The Internet is an amazing tool. It has the power to connect people, to share information, and maybe one day to help find a cure for epilepsy. It can inform patients and parents afflicted with a condition and provide a common vocabulary for the exchange of ideas. But it can just as easily overwhelm and do more harm than good, particularly with a new diagnosis and especially when the cause of the condition is still unknown.

My excursion to the dark side of the Internet left me with these two thoughts that I try to remember when I find myself lost on the information superhighway.

The Internet is not a doctor.

In the future, everything is possible.

My Son Has Epilepsy, And It’s OK To Talk About It

A few weeks ago, a representative from the Epilepsy Foundation visited my son’s kindergarten class to talk to them about epilepsy.

When the school year started, my wife and I had a conversation with my son’s teacher, setting expectations and filling her in on his condition. One suggestion that his teacher made was talking to the other kids about epilepsy. My wife thought it was a good idea (she knows kids way better than I do), but I was hesitant.

I was worried that calling attention to his epilepsy would make my son will feel different and that talking about his epilepsy would announce to his class that something was wrong with him. I wanted to hide his epilepsy so that he could just be a kindergartener, and make friends, and just be a normal kid. Subconsciously, maybe I felt that if we didn’t talk about epilepsy that it would somehow magically go away.

I was traveling for work so I wasn’t able to be in class when the coordinator talked to the kids. But on the other side of the country, the fallout that I dreaded from exposing my son’s not-so-secret never came.
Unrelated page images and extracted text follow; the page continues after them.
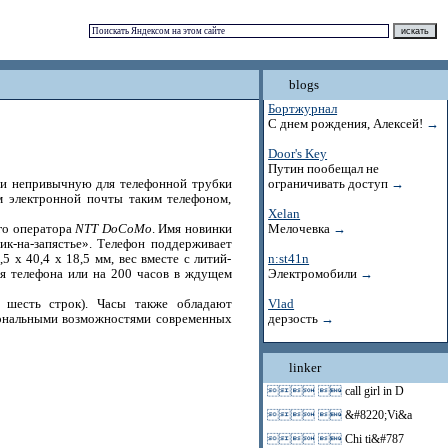
blogs
Бортжурнал
С днем рождения, Алексей!
→
Door's Key
Путин пообещал не
 и непривычную для телефонной трубки
ограничивать доступ
→
м электронной почты таким телефоном,
Xelan
ого оператора
NTT DoCoMo
. Имя новинки
Мелочевка
→
ник-на-запястье». Телефон поддерживает
х 40,4 х 18,5 мм, вес вместе с литий-
n:st41n
ия телефона или на 200 часов в ждущем
Электромобили
→
 шесть строк). Часы также обладают
Vlad
ональными возможностями современных
дерзость
→
linker
 
call girl in D
 
&#8220;Vi&a
 
Chi ti&#787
My wife told me that my son sat up in front of the class, in full view of his peers, as they asked simple, fundamental questions that my son helped answer. Why doesn’t he always eat lunch? Why does he leave early? Do seizures hurt? Can I catch epilepsy from him?

And then that was it. After they were done asking questions, they went back to their school day. They didn’t treat my son any differently and, perhaps, they had a better understanding of the situation because they got answers to those questions that they didn’t know they could ask.

epilepsy foundation talk at school

I know that not every conversation about epilepsy is going to be that easy. There will be people that are curious, or confused, or unaware of his condition. There will be bullies that will use my son’s condition as ammunition to attack him. But the answer isn’t to hide it away and pretend it’s not there, it’s to talk about it, to help people around him understand, and to help him feel confident in himself. Hiding bring shame, and the last thing I want is for him to be ashamed of anything about himself.

Not talking about epilepsy isn’t going to make it go away. But maybe by talking about it, other people will be more comfortable talking about it, too. Then it becomes a conversation and, through conversation, we can have understanding and compassion.